(Beginning of AVAILABLE DATA)

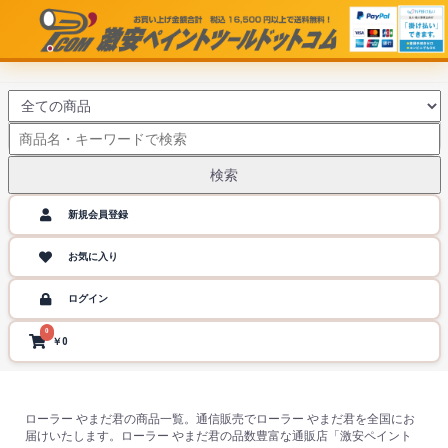
検索
新規会員登録
お気に入り
ログイン
0
￥0
ローラー やまだ君の商品一覧。通信販売でローラー やまだ君を全国にお
届けいたします。ローラー やまだ君の品数豊富な通販店「激安ペイント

(End of AVAILABLE DATA)

◆ **EXERCISE AIM**: Return all lines of the data in which the string "ローラー" appears.

◆ **EXERCISE RESULT**:
ローラー やまだ君の商品一覧。通信販売でローラー やまだ君を全国にお
届けいたします。ローラー やまだ君の品数豊富な通販店「激安ペイント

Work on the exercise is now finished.